The Treaty entered into force without Mexico, three months after Indonesia joined as the key 30th accession or ratification. WIPO member states in 2012 approved the Treaty at a Diplomatic Conference hosted by the Chinese Government in Beijing, from where the Treaty takes its name.

"It is urgent that Mexico ratifies the signing of the Beijing Treaty to alleviate the precarious position of performers in the audiovisual industry. Such international legal framework protects and safeguards their rights against unauthorized use in audiovisuals platforms like television, cinema, videogames and, above all, the digital environment of the internet," said federal congressman Sergio Mayer Breton.

The Beijing Treaty deals with the intellectual property (IP) rights of performers in audiovisual performances, notably by bolstering five kinds of exclusive economic rights for the beneficiaries’ performances fixed in an audiovisual format: The rights of reproduction, distribution, rental, making available and broadcasting and communication to the public.

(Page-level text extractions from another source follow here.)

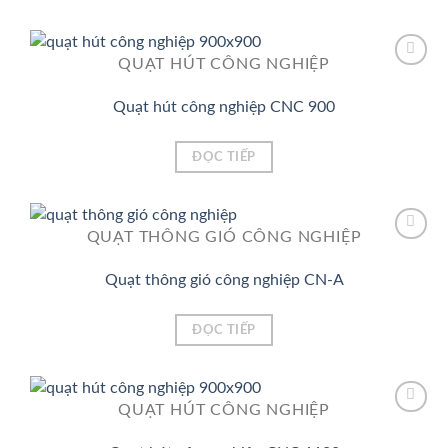
QUẠT HÚT CÔNG NGHIỆP
Quạt hút công nghiệp CNC 900
Add to
Wishlist
ĐỌC TIẾP
QUẠT THÔNG GIÓ CÔNG NGHIỆP
Quạt thông gió công nghiệp CN-A
Add to
Wishlist
ĐỌC TIẾP
QUẠT HÚT CÔNG NGHIỆP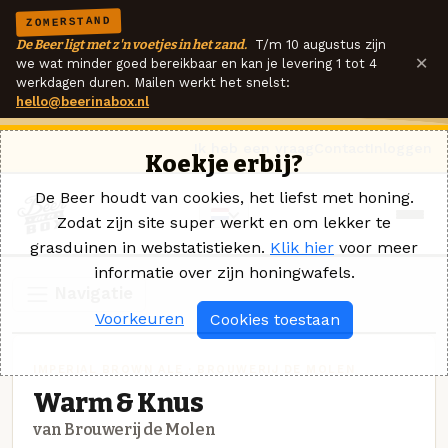
ZOMERSTAND
De Beer ligt met z'n voetjes in het zand.
T/m 10 augustus zijn
×
we wat minder goed bereikbaar en kan je levering 1 tot 4
werkdagen duren. Mailen werkt het snelst:
hello@beerinabox.nl
Ik heb een vraag
Contact
Inloggen
Koekje erbij?
De Beer houdt van cookies, het liefst met honing.
Zodat zijn site super werkt en om lekker te
grasduinen in webstatistieken.
Klik hier
voor meer
informatie over zijn honingwafels.
Navigatie
Voorkeuren
Cookies toestaan
IMPERIAL BROWN ALE · BROUWERIJ DE MOLEN
Warm & Knus
van Brouwerij de Molen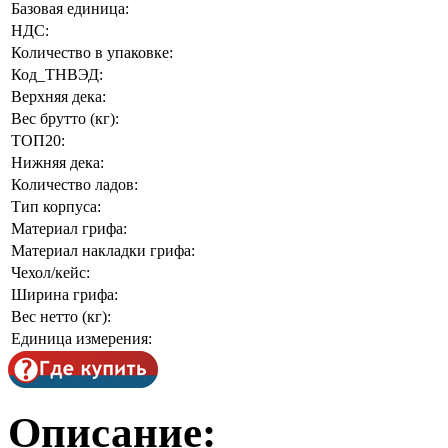
Базовая единица:
НДС:
Количество в упаковке:
Код_ТНВЭД:
Верхняя дека:
Вес брутто (кг):
ТОП20:
Нижняя дека:
Количество ладов:
Тип корпуса:
Материал грифа:
Материал накладки грифа:
Чехол/кейс:
Ширина грифа:
Вес нетто (кг):
Единица измерения:
Описание: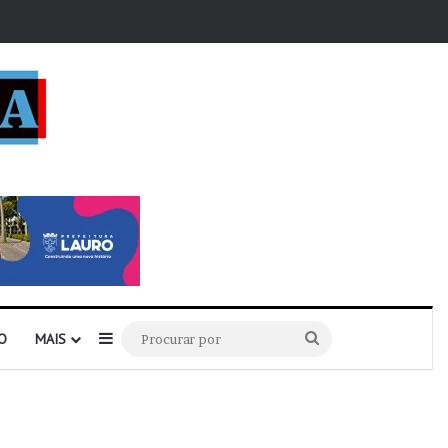
r
Barra Lateral
Procurar
O
MAIS
por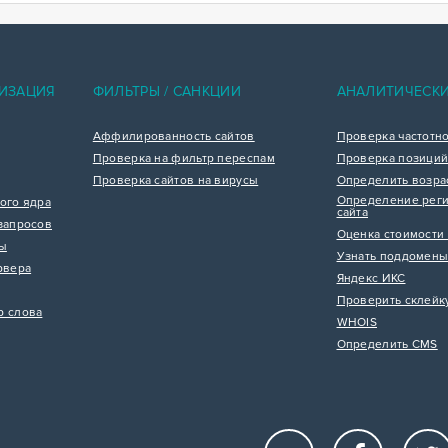
ИЗАЦИЯ
ФИЛЬТРЫ / САНКЦИИ
АНАЛИТИЧЕСК
Аффилированность сайтов
Проверка частотн
Проверка на фильтр переспам
Проверка позиций
Проверка сайтов на вирусы
Определить возра
Определение реги
ого ядра
сайта
запросов
Оценка стоимости 
цы
Узнать поддомены
рвера
Яндекс ИКС
Проверить склейк
р слова
WHOIS
Определить CMS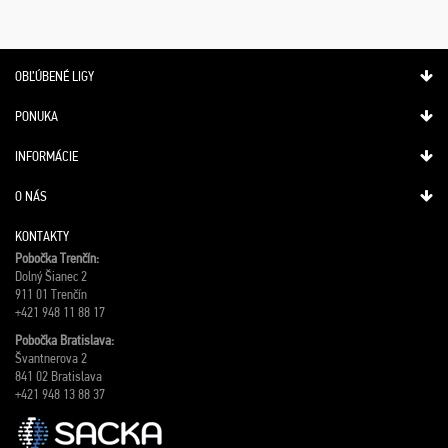
OBĽÚBENÉ LIGY
PONUKA
INFORMÁCIE
O NÁS
KONTAKTY
Pobočka Trenčín:
Dolný Šianec 2
911 01 Trenčín
+421 948 11 88 17
Pobočka Bratislava:
Švantnerova 2
841 02 Bratislava
+421 948 13 88 37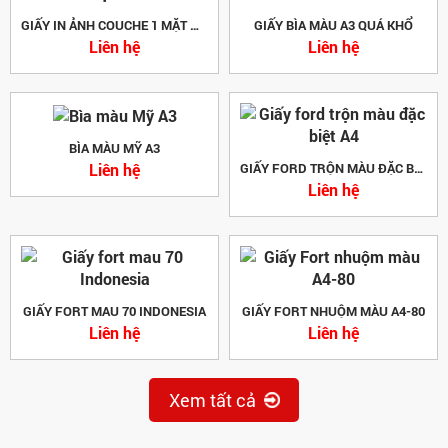
GIẤY IN ẢNH COUCHE 1 MẶT MỜ
GIẤY BÌA MÀU A3 QUÁ KHỔ
Liên hệ
Liên hệ
BÌA MÀU MỸ A3
Liên hệ
GIẤY FORD TRỘN MÀU ĐẶC BIỆT A4
Liên hệ
GIẤY FORT MAU 70 INDONESIA
GIẤY FORT NHUỘM MÀU A4-80
Liên hệ
Liên hệ
Xem tất cả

By joining the Treaty, its members agree to adopt, in accordance with their legal systems, the measures necessary to ensure the application of the Treaty. In particular, each contracting party must ensure that enforcement procedures are available under their laws, permitting effective action against any act of infringement of rights covered by the Treaty. The action must include expeditious remedies to prevent and defer infringement.

“Many of the actors and other performers in our beloved series and movies are essentially gig workers, without long-term salaries, equity stakes or great fame. The Beijing Treaty helps give these performers more rights to their work, which in turn boosts their personal revenues,” said WIPO Director General Francis Gurry.